Fig. 3. Flexible carboxy termini wobble between the cavity-specific tight (T) and relaxed (R”) conformations.

a Molecular model of asymmetric GroEL-GroES complexes showing filling of the void by CTSs (red space filled). GroEL and GroES are in pale-blue and pink, respectively. One GroEL subunit in each ring is colour-coded to make the change in domain architecture easier to visualise.

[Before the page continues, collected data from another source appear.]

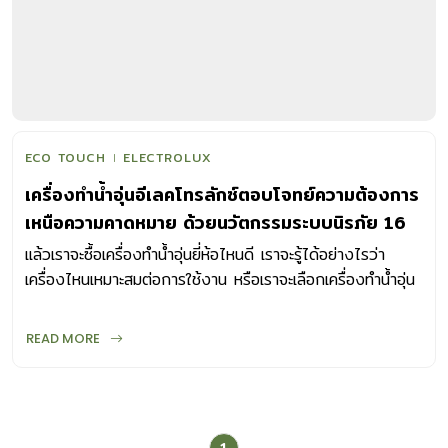
ECO TOUCH
ELECTROLUX
เครื่องทำน้ำอุ่นอีเลคโทรลักซ์ตอบโจทย์ความต้องการ
เหนือความคาดหมาย ด้วยนวัตกรรมระบบนิรภัย 16
ขั้นตอน
แล้วเราจะซื้อเครื่องทำน้ำอุ่นยี่ห้อไหนดี เราจะรู้ได้อย่างไรว่า
เครื่องไหนเหมาะสมต่อการใช้งาน หรือเราจะเลือกเครื่องทำน้ำอุ่น
แบบไหนที่จะตอบโจทย์เราได้มากที่สุด
READ MORE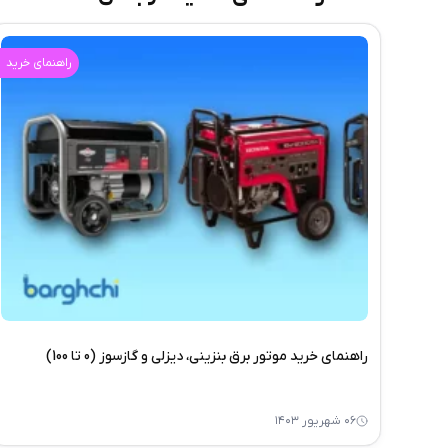
راهنمای خرید
راهنمای خرید موتور برق بنزینی، دیزلی و گازسوز (0 تا 100)
۰۶ شهریور ۱۴۰۳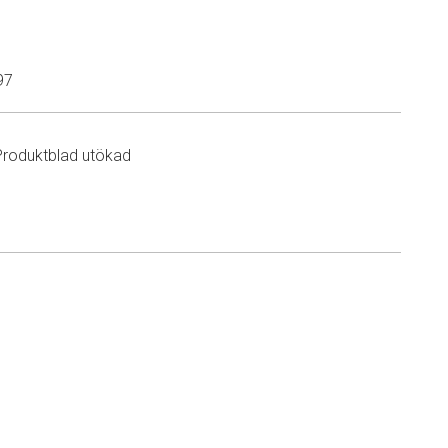
97
Produktblad utökad
n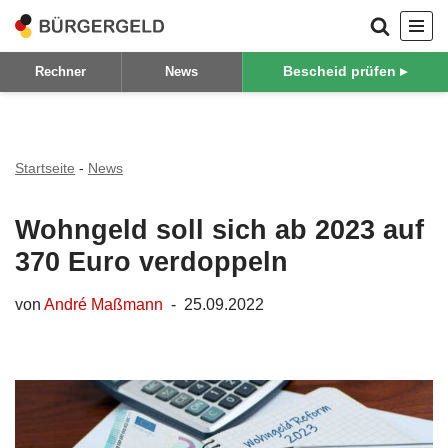
Zum
Bescheid prüfen ▸
Rechner
News
Inhalt
springen
Startseite
-
News
Wohngeld soll sich ab 2023 auf
370 Euro verdoppeln
von
André Maßmann
25.09.2022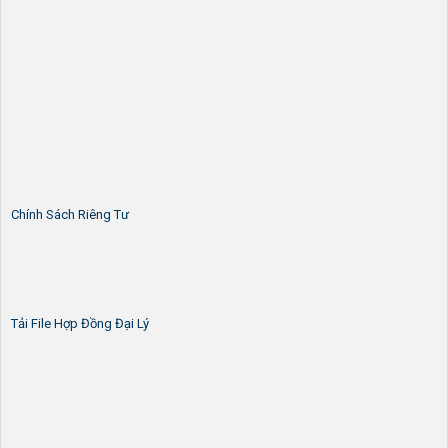
Chính Sách Riêng Tư
Tải File Hợp Đồng Đại Lý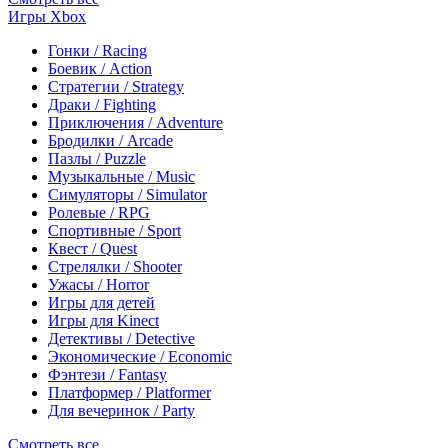
Игры Xbox
Гонки / Racing
Боевик / Action
Стратегии / Strategy
Драки / Fighting
Приключения / Adventure
Бродилки / Arcade
Пазлы / Puzzle
Музыкальные / Music
Симуляторы / Simulator
Ролевые / RPG
Спортивные / Sport
Квест / Quest
Стрелялки / Shooter
Ужасы / Horror
Игры для детей
Игры для Kinect
Детективы / Detective
Экономические / Economic
Фэнтези / Fantasy
Платформер / Platformer
Для вечеринок / Party
Смотреть все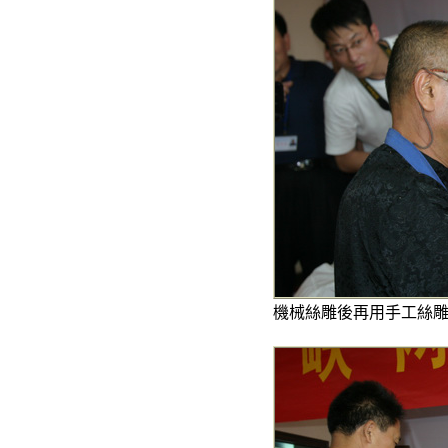
機械絲雕後再用手工絲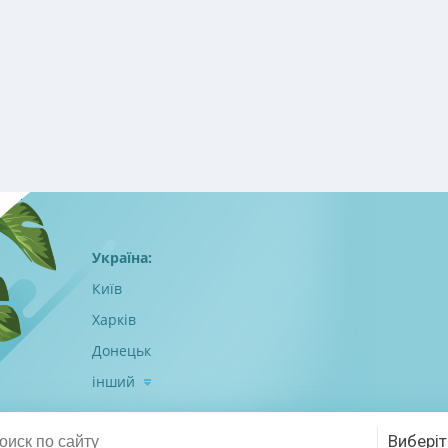
Україна:
Київ
Харків
Донецьк
інший
Виберіт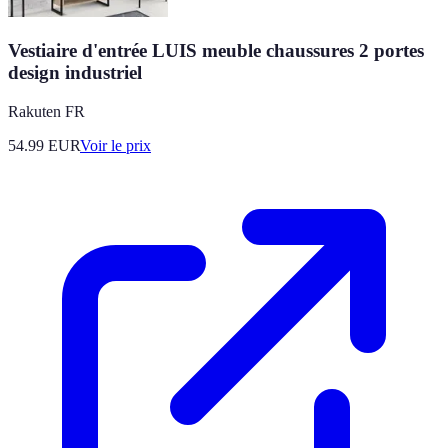
Vestiaire d'entrée LUIS meuble chaussures 2 portes
design industriel
Rakuten FR
54.99
EUR
Voir le prix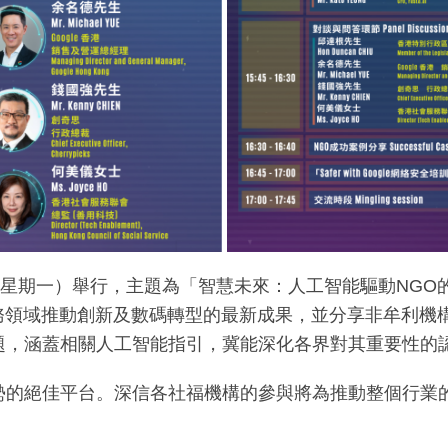
20日（星期一）舉行，主題為「智慧未來：人工智能驅動N
務領域推動創新及數碼轉型的最新成果，並分享非牟利機
題，涵蓋相關人工智能指引，冀能深化各界對其重要性的
勢的絕佳平台。深信各社福機構的參與將為推動整個行業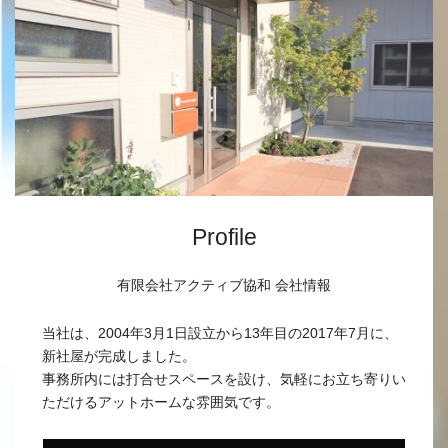
Profile
有限会社アクティブ協和 会社情報
当社は、2004年3月1日設立から13年目の2017年7月に、
新社屋が完成しました。
事務所内には打合せスペースを設け、気軽にお立ち寄りい
ただけるアットホームな雰囲気です。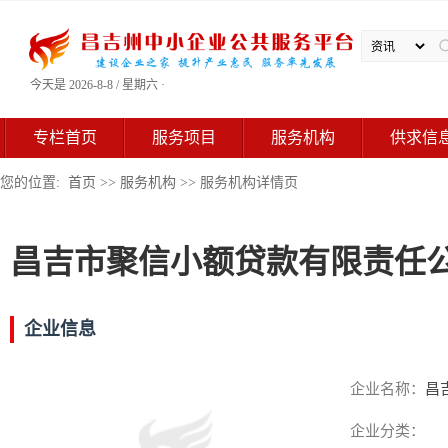
今天是 2026-8-8 / 星期六 ·
专栏首页
服务项目
服务机构
供求信
您的位置:
首页
>>
服务机构
>> 服务机构详情页
昌吉市聚信小额贷款有限责任
企业信息
企业名称：
昌
企业分类：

A, I and E represent apical, intermediate, and equatorial domains, respectively. b Conformational snapshots showing the series of conformations visited by the GroEL heptamer during transition from the T to the R” state. Domains in all the subunits are colour-coded as in (a). Two subunits were removed in the display to reveal the dynamics of CTSs inside the cavity. c Bottom view of the cavity showing the gradual opening of the aperture during the transition, and the dynamic movement of the CTSs. d Cartoon representations of single subunits from the two heptameric rings of GroEL in T and R” conformational states that were subjected to NMA. The rotation and transition of the CTSs are indicated. The helices F, H, I and M are indicated as αF, αH, αI and αM, respectively. e Residue level fluctuations in the torsion angles and displacements of alpha carbon atoms. Fluctuations in the indicated angles and displacements with respect to the T state that were calculated for all seven subunits were averaged and plotted as a function of the primary structure of a subunit. E, I, A, and G represent the regions of GroEL primary structure spanning the corresponding domains as colour-coded in the molecular model. The bold lines mark the regions and are scaled according to the size of the indicated helices.

Fig. 4. Variations in GroEL carboxy terminus affect chaperonin function.

a Pairwise correlation matrices showing differential displacement of the indicated 13 residue carboxy-terminal peptides of the GroEL CTS variants that are shown and colour-coded as in Fig. S6. A to G indicate the subunit chains in the heptameric ring. b Serially diluted cultures of groEL conditional mutant strains, E. coli LG6 and E. coli MGM100 that are expressing the indicated groEL CTS variants, were spotted on LB agar plates. The plates were supplemented as indicated and incubated at 30 °C.

Fig. 5. The possible mode of action of carboxy terminal segments.

Model depicting a hypothetical role for CTSs role in the chaperonin mechanism. Please refer to text for details.